Friday, December 23, 2016

happiness

Mom asked for a scarf with a hood in "winter white". If my mom asks for something knitted, she gets it. I was nearly finished sewing the pompoms onto my fantastically gorgeous yet-to-be-blogged Advent Mystery KAL shawl and in need of a fresh project (I think Mom can sense these things), so I spent a happy half hour with Ravelry's supercharged pattern search and decided to knit this one by Lisa Ellis. It calls for worsted weight wool. Since I have an embarrassingly large stash, you might expect that I have plenty of worsted weight yarn to choose from...but you would be wrong. I have very little worsted weight yarn and none in superwash, which is a requirement for my itch-sensitive family. However, I do have enough fingering weight yarn for several knitting lifetimes. Fingering weight held double nearly always makes a good substitute for worsted if at least one of the strands is Wollmeise, so--phew!--I didn't have to break my six-day streak of not buying yarn.

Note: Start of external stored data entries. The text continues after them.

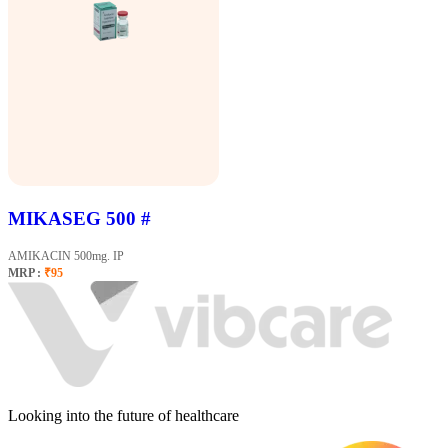
MIKASEG 500 #
AMIKACIN 500mg. IP
MRP :
₹95
Looking into the future of healthcare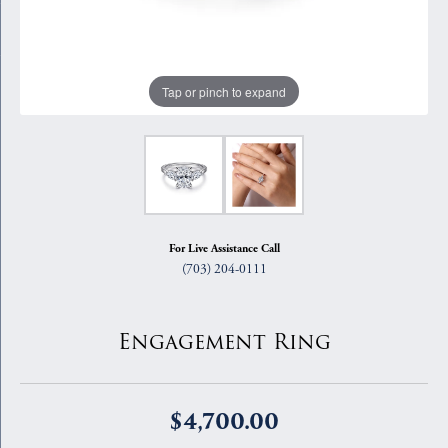
Tap or pinch to expand
For Live Assistance Call
(703) 204-0111
Engagement Ring
$4,700.00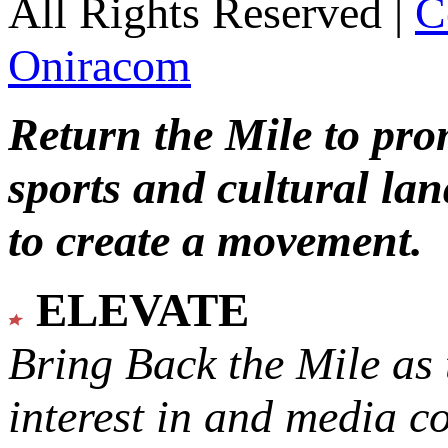
All Rights Reserved |
C
Oniracom
Return the Mile to pr
sports and cultural lan
to create a movement.
ELEVATE
Bring Back the Mile as 
interest in and media c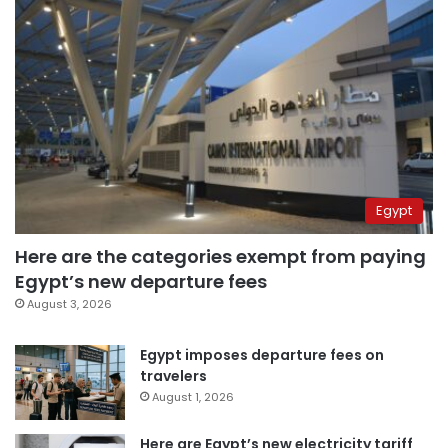
Egypt
Here are the categories exempt from paying
Egypt’s new departure fees
August 3, 2026
Egypt imposes departure fees on
travelers
August 1, 2026
Here are Egypt’s new electricity tariff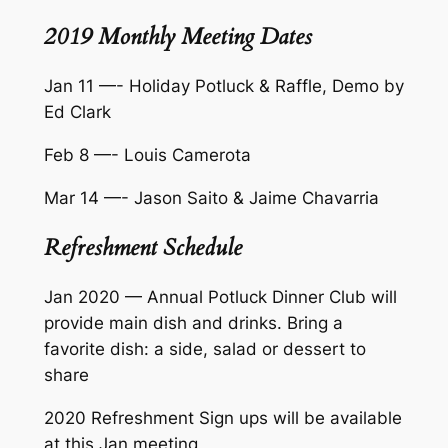
2019 Monthly Meeting Dates
Jan 11 —- Holiday Potluck & Raffle, Demo by
Ed Clark
Feb 8 —- Louis Camerota
Mar 14 —- Jason Saito & Jaime Chavarria
Refreshment Schedule
Jan 2020 — Annual Potluck Dinner Club will
provide main dish and drinks. Bring a
favorite dish: a side, salad or dessert to
share
2020 Refreshment Sign ups will be available
at this Jan meeting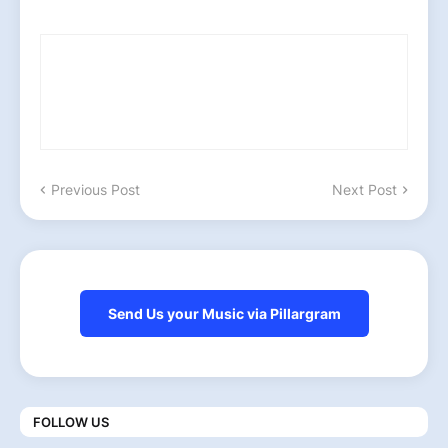
Previous Post
Next Post
Send Us your Music via Pillargram
FOLLOW US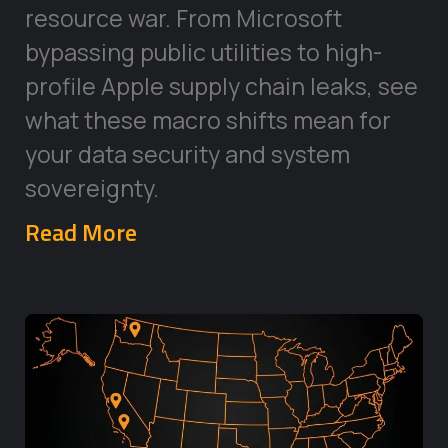
resource war. From Microsoft
bypassing public utilities to high-
profile Apple supply chain leaks, see
what these macro shifts mean for
your data security and system
sovereignty.
Read More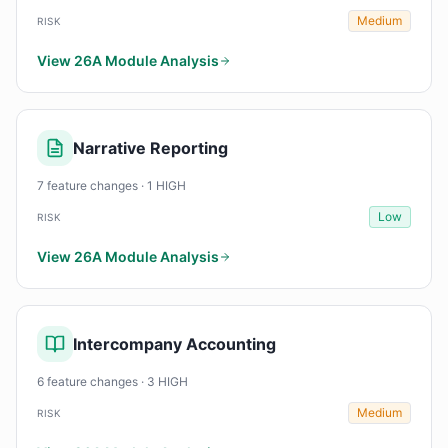
Medium
RISK
View 26A Module Analysis
Narrative Reporting
7 feature changes · 1 HIGH
Low
RISK
View 26A Module Analysis
Intercompany Accounting
6 feature changes · 3 HIGH
Medium
RISK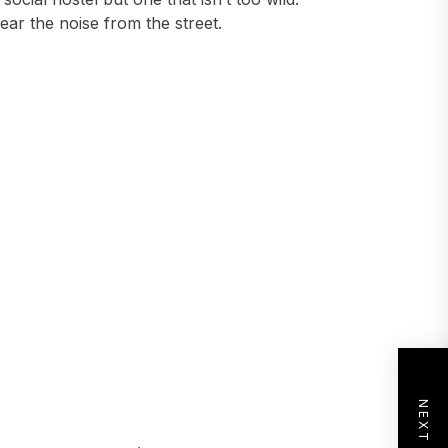
ear the noise from the street.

This is where it gets fun. I thought I might get bored knitting the whole thing out of plain old white (the creamy white of undyed wool), but I didn't want to stray too far from Mom's request, either. I decided to combine one strand of Wollmeise Twin in Natur with one strand of a fabulous new yarn in my collection, Peepaloo Fields Standard Sock in the splashy speckled colorway Tough Cookie. I love this colorway! I couldn't imagine how I would use it, never having used a yarn dyed quite this way, with the random non-repeated splashes of color on a mostly plain ground, but I bought it anyway. It was just too cool.







This is how it looks:



I love the subtle random specks and chunks of color, and I love this squishy half-cable stitch pattern. I haven't used it before. I'll probably use it again. I'm knitting with size US8 needles as recommended in the pattern, but expect it would make an equally lovely fabric on size US9...but believe it or not I don't have any 9s (I probably have 100 sets of needles, so I don't know how this has happened). I usually go down by one or two needle sizes, so perhaps this designer is a loose knitter like I am.

And a closeup:
Love, love, love. It's hard to stop knitting because I want to see what the yarn will do next! 

I've been sitting by the Wintermas tree knitting this lovely thing (for my darling mom) while watching holiday movies. And there's snow outside. And my son will be home soon. Doesn't get much better.